HDAC2 inhibition could result in induction of placental P-gp expression and functionality both in vitro and in vivo.

Methods

BeWo and JAR cells were transfected with HDAC1/2/3 specific siRNA. After 48 h of transfection, cells were harvested for real-time quantitative PCR (qRT-PCR), Western blot, immunofluorescence and fluorescent dye efflux assay to evaluate P-gp expression, localization, and efflux activity, respectively. Hdac2 siRNA was intraperitoneally injected to pregnant mice every 48 h from E7.5 to E15.5 and digoxin was administered by gavages 1 h prior to euthanasia at E16.5. Placental Hdac1/2/3 and P-gp expression were determined by qRT-PCR and Western blot.
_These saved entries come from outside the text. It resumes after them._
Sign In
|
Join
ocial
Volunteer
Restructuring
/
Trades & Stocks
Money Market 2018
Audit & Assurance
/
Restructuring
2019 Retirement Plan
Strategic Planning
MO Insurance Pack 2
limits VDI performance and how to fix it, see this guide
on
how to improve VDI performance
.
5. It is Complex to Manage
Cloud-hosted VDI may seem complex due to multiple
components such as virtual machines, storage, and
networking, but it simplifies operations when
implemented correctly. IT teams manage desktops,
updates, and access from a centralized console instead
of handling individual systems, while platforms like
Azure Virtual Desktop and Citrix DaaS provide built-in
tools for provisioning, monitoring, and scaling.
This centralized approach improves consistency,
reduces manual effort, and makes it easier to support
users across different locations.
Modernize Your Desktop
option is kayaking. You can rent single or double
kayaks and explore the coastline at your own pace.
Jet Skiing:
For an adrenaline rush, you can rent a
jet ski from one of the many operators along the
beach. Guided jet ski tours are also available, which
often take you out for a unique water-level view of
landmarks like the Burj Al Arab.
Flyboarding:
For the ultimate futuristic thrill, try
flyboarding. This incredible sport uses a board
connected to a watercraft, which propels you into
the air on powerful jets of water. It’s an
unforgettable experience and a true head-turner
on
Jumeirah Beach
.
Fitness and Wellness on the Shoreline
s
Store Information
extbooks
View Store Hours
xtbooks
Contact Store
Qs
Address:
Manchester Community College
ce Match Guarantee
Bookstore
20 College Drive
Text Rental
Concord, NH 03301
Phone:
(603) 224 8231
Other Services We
Maternal plasma and fetal-unit digoxin concentrations were detected by enzyme-multiplied immunoassay.

Results

In vitro, HDAC2 inhibition could significantly elevate P-gp expression and reduce intracellular accumulation of P-gp substrates (DiOC2 (3) and Rh 123) both in BeWo and JAR, while knockdown of HDAC1/3 had no influence on P-gp expression and its efflux activity. Additionally, in vivo, Hdac2 silencing in pregnant mice also elevated placental P-gp expression and decreased digoxin transplacental transfer rate.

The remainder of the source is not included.